=== WHAT IS BEING ASKED ===
Which of the lines in the records below hold the string "Volumeコマンドレットを"? Copy every one of them.

Collection entries:

- - - - - - -

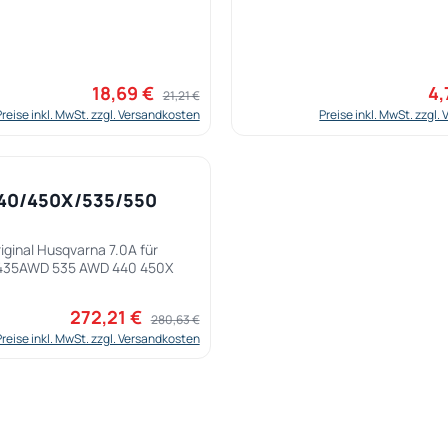
18,69 €
4,
Verkaufspreis:
Regulärer Preis:
Ver
21,21 €
Preise inkl. MwSt. zzgl. Versandkosten
Preise inkl. MwSt. zzgl
t Anzahl: Gib den gewünschten Wert ein
40/450X/535/550
iginal Husqvarna 7.0A für
435AWD 535 AWD 440 450X
272,21 €
Verkaufspreis:
Regulärer Preis:
280,63 €
Preise inkl. MwSt. zzgl. Versandkosten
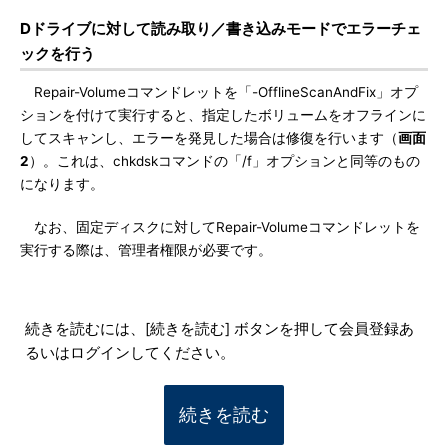
Dドライブに対して読み取り／書き込みモードでエラーチェ
ックを行う
Repair-Volumeコマンドレットを「-OfflineScanAndFix」オプ
ションを付けて実行すると、指定したボリュームをオフラインに
してスキャンし、エラーを発見した場合は修復を行います（
画面
2
）。これは、chkdskコマンドの「/f」オプションと同等のもの
になります。
なお、固定ディスクに対してRepair-Volumeコマンドレットを
実行する際は、管理者権限が必要です。
続きを読むには、[続きを読む] ボタンを押して会員登録あ
るいはログインしてください。
続きを読む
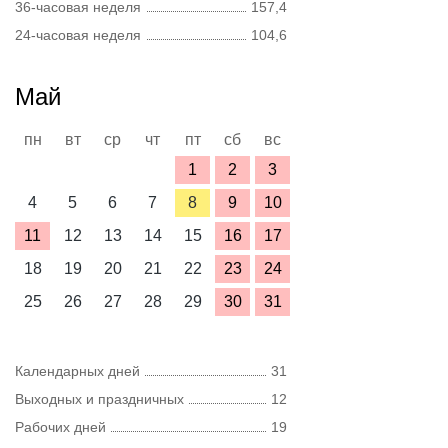
36-часовая неделя
157,4
24-часовая неделя
104,6
Май
пн
вт
ср
чт
пт
сб
вс
1
2
3
4
5
6
7
8
9
10
11
12
13
14
15
16
17
18
19
20
21
22
23
24
25
26
27
28
29
30
31
Календарных дней
31
Выходных и праздничных
12
Рабочих дней
19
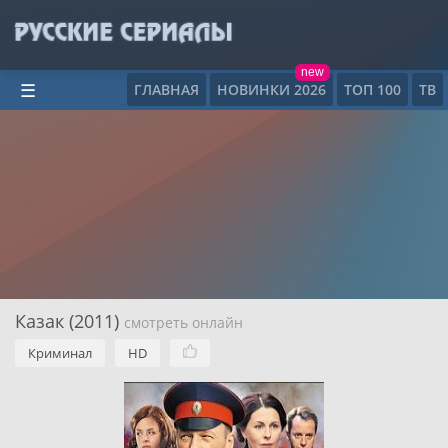
new
ГЛАВНАЯ
НОВИНКИ 2026
ТОП 100
ТВ
☰
Казак (2011)
смотреть онлайн
Криминал
HD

- - - - - - -

=== ANSWER BOX ===
Repair-Volumeコマンドレットを「-OfflineScanAndFix」オプ
なお、固定ディスクに対してRepair-Volumeコマンドレットを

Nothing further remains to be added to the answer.